WORKSHOP4.0 (2016) focused specifically on automated, real-time production forecasting for industrial environments, indicating hands-on capability in operational intelligence for manufacturing floors.
VEIGALAN ESTUDIO 2010
Basque technology SME that digitizes manufacturing by linking production process data to material properties and real-time forecasting.
Their core work
Veigalan Estudio 2010 is a small technology company based in Durango, in the heart of the Basque Country — one of Spain's most industrialized regions. Their work sits at the intersection of manufacturing process engineering and digital intelligence: they build tools that connect what happens during production (process parameters) with the resulting properties of the materials being made. Both of their EU projects position them as the lead innovator, not a supporting partner — suggesting they develop proprietary software or methodology rather than purely provide services. Their trajectory points toward what the sector calls "digital materials": using data and computation to understand and predict material behavior from process conditions alone.
What they specialise in
DigiMAT (2019–2022) aimed to build a smart solution connecting process parameters to material characteristics, targeting a new generation of digital materials — their most funded and most recent project.
Both projects address digital transformation of industrial production, framed explicitly for SME-scale environments, as evidenced by their use of the SME Instrument and Innovation Action funding schemes.
Veigalan coordinated 100% of their H2020 projects — an unusual pattern for an SME — suggesting established capability in EU project management and proposal development.
How they've shifted over time
With only two projects and no keyword metadata available, precise evolution is inferred from project descriptions alone. Their 2016 project (WORKSHOP4.0) focused on operational intelligence — automating production forecasting in real time, a classic Industry 4.0 problem. By 2019, DigiMAT shifted the focus upstream: instead of forecasting outputs, they are now connecting process conditions to material characteristics, which is a more fundamental and scientifically ambitious challenge. The direction of travel is from production monitoring toward materials informatics — a more specialized and higher-value niche.
Veigalan appears to be moving from operational production intelligence toward data-driven materials science — a direction that would put them close to digital twin and materials informatics collaborations in future calls.
How they like to work
Veigalan coordinates every project they join, which is rare for a two-person or micro-SME scale company — it indicates they originate ideas and take on administrative and scientific leadership responsibility rather than contributing as a subcontractor. Their consortia are small (4 known partners across 3 countries), which suggests they prefer lean, focused partnerships over large multi-partner calls. Working with them likely means they drive the agenda and expect partners to deliver specific technical inputs.
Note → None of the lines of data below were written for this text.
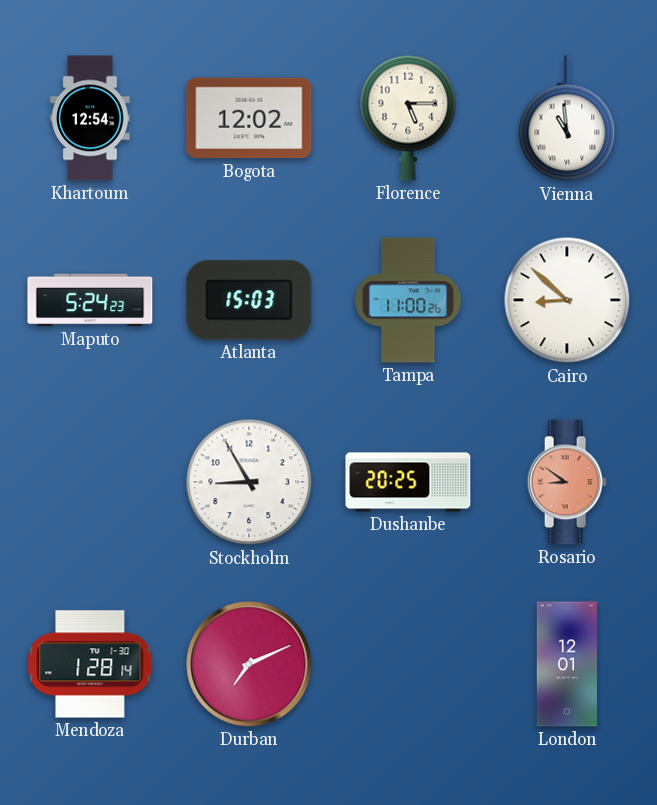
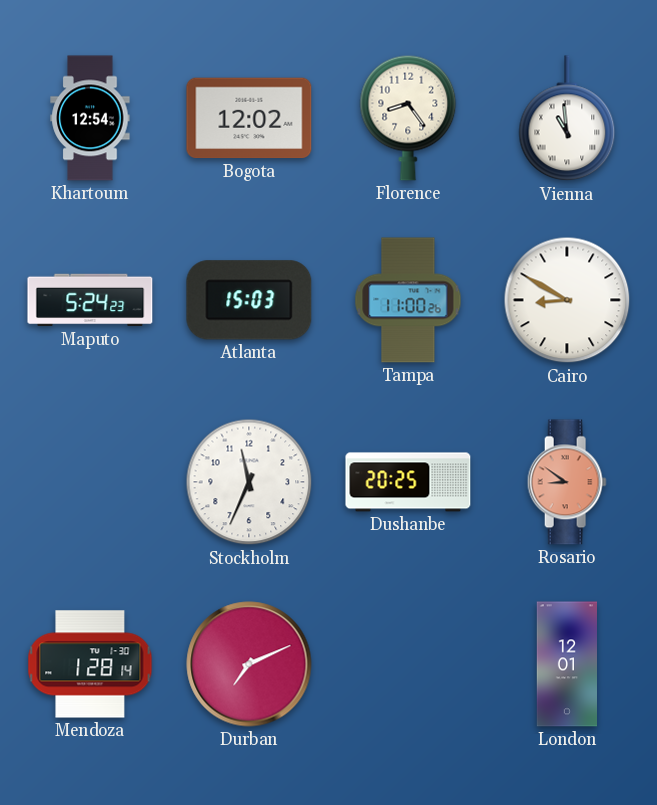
Florence: 5:15 -> 8:24
Cairo: 8:52 -> 8:50
Stockholm: 8:55 -> 11:34
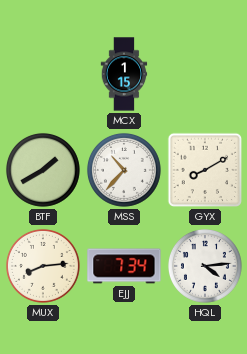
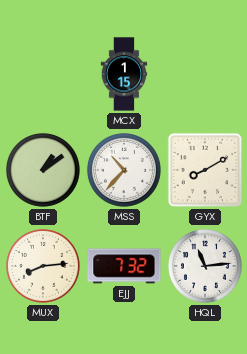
BTF: 1:40 -> 1:09
EJJ: 7:34 -> 7:32
HQL: 4:14 -> 11:14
Their H2020 network spans only 4 unique partners across 3 countries — a compact footprint consistent with SME Instrument projects, which typically involve small, tight consortia. There is no evidence of repeated partners, and their geographic reach beyond Spain is limited.
What sets them apart
What sets Veigalan apart is that they consistently lead EU projects despite being a micro-SME — a posture that signals genuine innovation ownership rather than participation for the sake of funding. They occupy a specific technical niche: translating manufacturing process data into material property predictions, which sits between process engineering and materials science and is underserved by most consultancies. For a consortium needing an SME coordinator with Basque manufacturing industry roots and a focus on digitalization of materials processing, they are a distinctive and credible choice.
Highlights from their portfolio
- DigiMATTheir largest and most recent project (€234,302, running to 2022) tackles process-to-material digitalization under an Innovation Action — closer to market than basic research — and represents a clear bet on digital materials as a commercial product line.
- WORKSHOP4.0Their debut EU project used the SME Instrument Phase 1 — a highly competitive feasibility scheme — to validate automated real-time production forecasting, demonstrating early ambition to position as an Industry 4.0 technology provider.